Assim, por exemplo, os defensores da pretensa reforma podem dizer que a oposição seja apenas de cunho “teológico” e que se funda em “certos textos da Bíblia” relativos ao matrimônio. Isso seria o mesmo que dizer que a crença na fraternidade humana se funda em certo texto bíblico onde se diz que todos são filhos de Adão e Eva. Mas é preciso lembrar que os grandes homens do Brasil, aqueles que lavraram esse solo e que pouca ou nenhuma instrução tiveram consideravam o casamento algo sagrado nem nunca ter posto os olhos em qualquer texto. E que no fim, se algo mantém o espírito de fraternidade no mundo é justamente por parte daqueles que acreditam no texto sobre Adão e Eva  e para confirmar isso basta pesquisar de onde surgiram os hospitais, leprosários e orfanatos.

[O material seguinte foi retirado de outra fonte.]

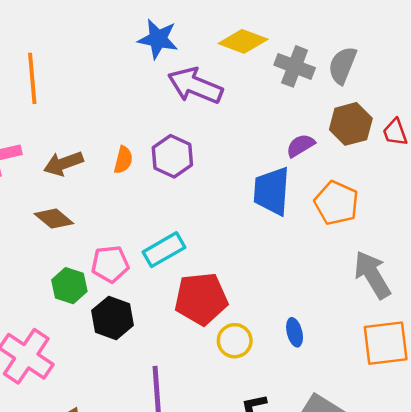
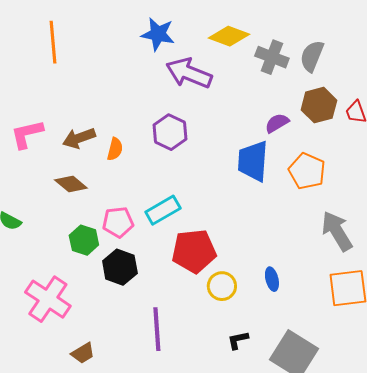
orange line: (32, 78) -> (53, 42), moved
orange semicircle: (123, 160) -> (115, 149), moved

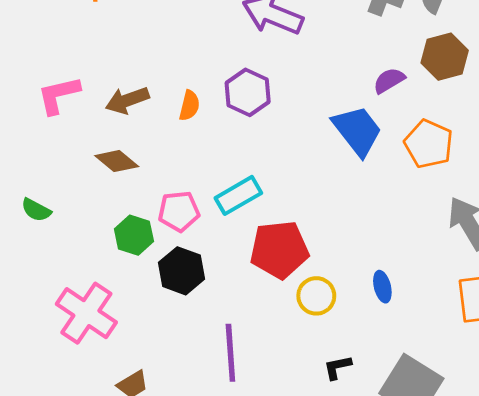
orange semicircle: (115, 149) -> (189, 106), moved
blue trapezoid: (253, 161) -> (357, 131), turned 138

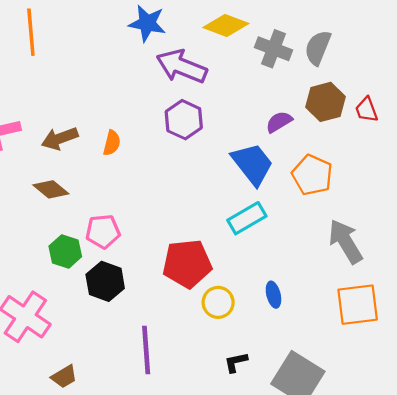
purple hexagon: (248, 92) -> (184, 120), moved
cyan rectangle: (238, 195) -> (247, 218), moved

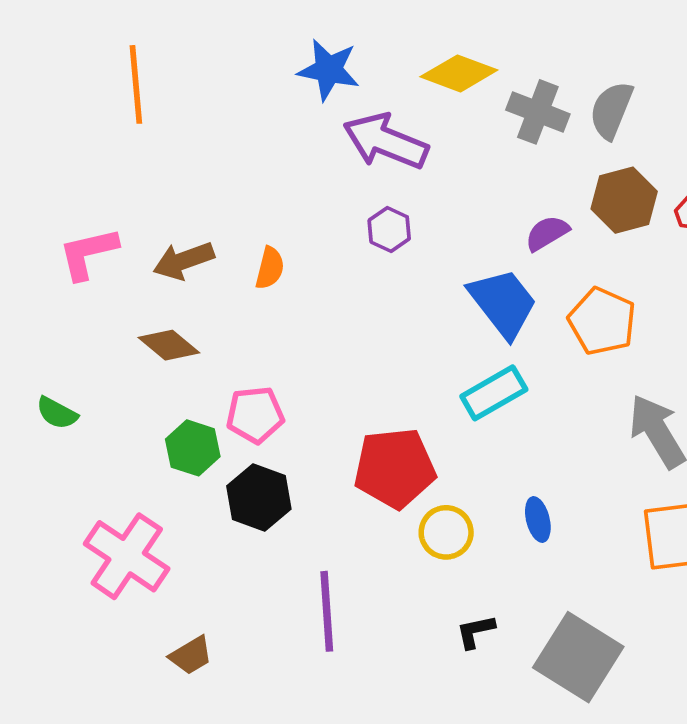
purple hexagon: (184, 120) -> (389, 229), size x0.7

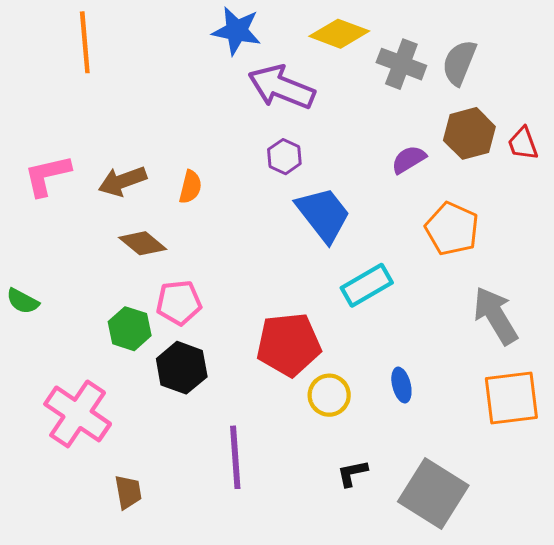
blue trapezoid: (503, 303) -> (323, 214), moved
brown diamond: (169, 345) -> (143, 243), moved
brown trapezoid: (191, 655) -> (128, 492), turned -69

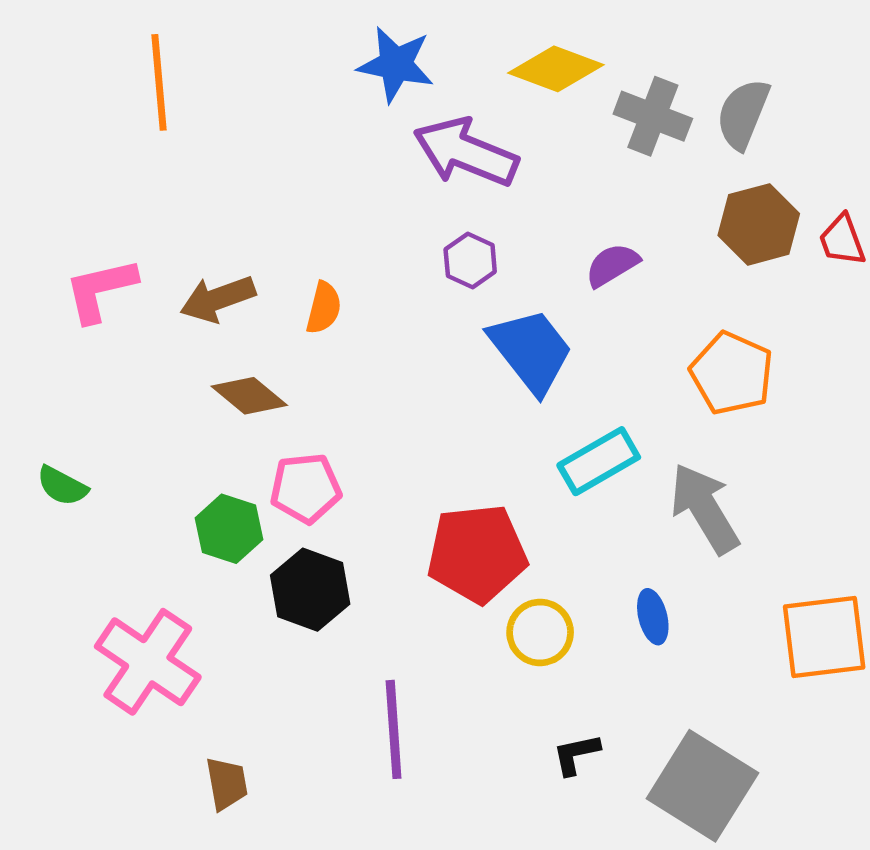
purple semicircle: (409, 159) -> (612, 265), moved
gray arrow: (495, 316) -> (705, 508), moved

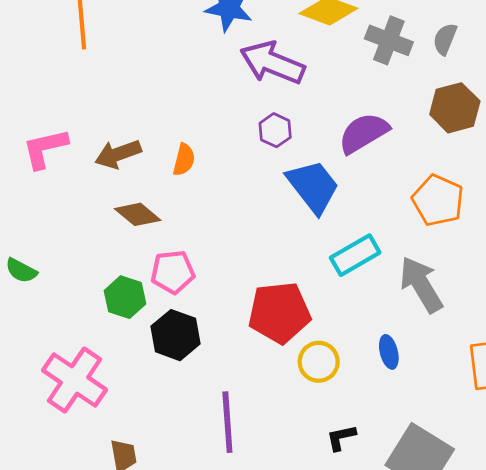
gray semicircle: (743, 114) -> (445, 39), size x0.7
purple semicircle: (612, 265) -> (364, 133), size x1.5

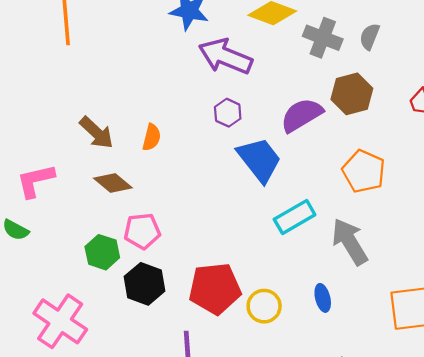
brown hexagon: (455, 108) -> (352, 94), moved
pink L-shape: (45, 148) -> (36, 181), moved
brown arrow: (118, 154) -> (96, 133), turned -117
red pentagon: (279, 313) -> (215, 289), moved

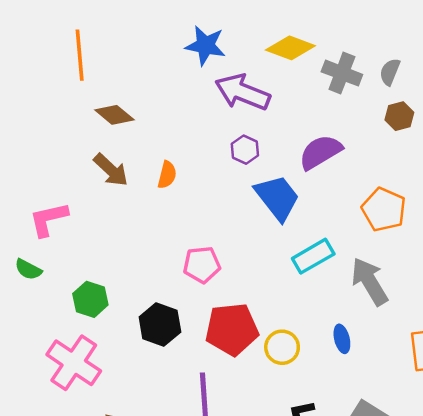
brown hexagon: (352, 94) -> (399, 116), moved, size x0.7
brown diamond: (113, 183) -> (114, 115), moved
pink pentagon: (142, 231) -> (202, 265), moved
green hexagon: (102, 252) -> (90, 299), moved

A questão é que não se reconhece mais a família como algo concreto. Hoje a pretensão é de que as grandiosas mulheres não sejam mais mães, mas pessoas que pariram ou indivíduos que amamentam. Imaginem Chico Buarque recitando: “Minha pessoa que pariu sempre diz: Não há dor que dure para sempre!”.  Mas o interessante é que os lugares onde as mães ainda são algo mais que apenas o indivíduo que pariu é o mesmo lugar onde ainda existem seres humanos saudáveis, e saudáveis o bastante para desferir um soco na cara se alguém as chamasse de indivíduo que o pariu.

Mas, eu me pergunto, para onde essas pessoas estão olhando quando dizem que a preocupação com o mundo vem em primeiro lugar e na frase seguinte abraçam um conceito de família que envolve não apenas não se casar mas até mesmo não ter filhos? Ora, então para quê cuidar do mundo? Para quem ficará o mundo?

É um pouco engraçado imaginar que o demônio ainda nos pega com a primeira tentação. Ainda insiste na superstição de sermos como deuses. Ainda insistimos em esperar um fim natural de uma ação antinatural. Ainda insistimos na superação de algo que sequer sabemos o que seja e que na mais otimista das visões é apenas um senso comum, diriam. Todo o tom dessa grotesca propaganda parece pintar a família nuclear como algo sobrenatural, inalcançável ao propor modelos mais fáceis, acessíveis, aceitáveis.

A família tem se tornado um mito, poeira de um pensamentocomum, resquício de um senso comum. Mas é sabido que em todas as épocas o senso comum, sempre que expulso de algum lugar onde não deveria estar, refugiou-se na excelsa sanidade de um sacramento.

Lucas Fófano é católico, pai de família, caipira, professor e editor literário.